Here is what we think you might see tomorrow:
- Business Associations crossed over with Professional Responsibility. Professional Responsibility is less likely to appear as a full-blown essay at this point, so it will either be a crossover, or it will be on PT B. As you likely know, when it is crossed over, one of the most logical host subjects is Business Associations.
- Crimes. Given that Criminal Procedure and theft crimes have been hit the most recently when Crimes has appeared (and it has been a little while), we think that crimes against the person, most likely homicide, is ripe for testing.

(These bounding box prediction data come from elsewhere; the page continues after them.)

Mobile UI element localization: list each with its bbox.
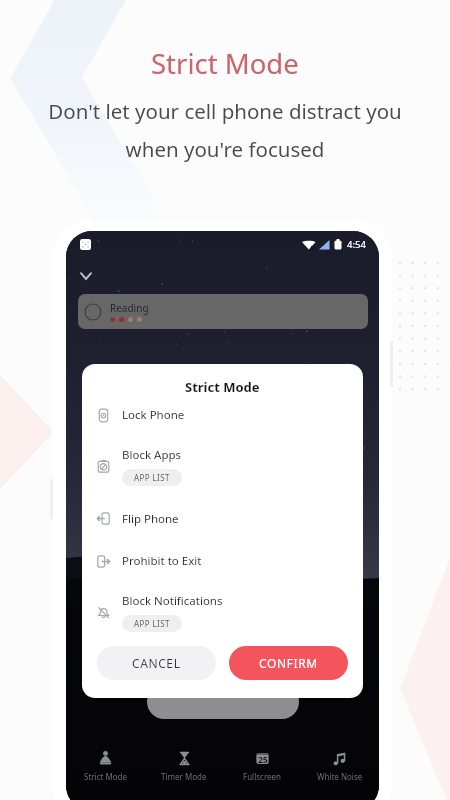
staticText: Strict Mode <box>151 45 299 82</box>
button[interactable]: White Noise <box>301 747 379 799</box>
button[interactable]: Collapse <box>79 271 93 281</box>
staticText: Block Notifications <box>122 593 223 609</box>
button[interactable]: Flip Phone <box>82 497 363 540</box>
button[interactable]: CONFIRM <box>229 646 348 680</box>
staticText: White Noise <box>317 771 363 782</box>
staticText: Strict Mode <box>185 378 260 395</box>
staticText: Block Apps <box>122 447 182 463</box>
button[interactable]: APP LIST <box>122 469 182 486</box>
staticText: Don't let your cell phone distract you w… <box>48 97 402 163</box>
staticText: Lock Phone <box>122 407 185 423</box>
staticText: Fullscreen <box>243 771 282 782</box>
button[interactable]: Strict Mode <box>66 747 145 799</box>
button[interactable]: APP LIST <box>122 615 182 632</box>
button[interactable]: Timer Mode <box>145 747 223 799</box>
staticText: APP LIST <box>134 618 170 629</box>
button[interactable]: Reading <box>78 294 368 329</box>
staticText: 4:54 <box>347 238 366 251</box>
button[interactable]: Prohibit to Exit <box>82 540 363 582</box>
staticText: Flip Phone <box>122 511 179 527</box>
staticText: Strict Mode <box>84 771 127 782</box>
staticText: Reading <box>110 301 149 315</box>
staticText: Timer Mode <box>161 771 207 782</box>
staticText: CANCEL <box>132 655 181 671</box>
button[interactable]: CANCEL <box>97 646 216 680</box>
button[interactable]: Lock Phone <box>82 395 363 435</box>
button[interactable]: Block Apps <box>82 435 363 497</box>
button[interactable]: Block Notifications <box>82 582 363 643</box>
button[interactable]: 25 <box>223 747 301 799</box>
button[interactable] <box>147 685 299 719</box>
staticText: CONFIRM <box>259 655 318 671</box>
staticText: Prohibit to Exit <box>122 553 202 569</box>
staticText: APP LIST <box>134 472 170 483</box>
staticText: 25 <box>258 754 268 766</box>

- Torts crossed over with Civil Procedure. This would round out our predictions and leave us with a perfect mark. That does not happen every time though. That said however, we would not at all be surprised by Civil Procedure returning in a Torts context. This could look like a 12(b)(6) or demurrer to a tort-based complaint, and you would need to test the sufficiency of the pleadings. Or it could be more parsed out like July 2009 Question 5. There, there was a quick nuisance call and injunction analysis, followed by a res judicata call, followed by a duty of confidentiality call. Remember that in California for res judicata, the "primary rights" approach is used—not the transactional approach relied on by the federal courts. Also remember that California is a code-pleading state. Federal courts accept notice pleading, which is a lower standard.
Watch each of the clips for the remaining subjects in our playlist for the predicted specific issues, which you can access here.
We wish everyone the best tomorrow, and remember these are just predictions. You should be prepared for anything, and if you have put in the work, you will be.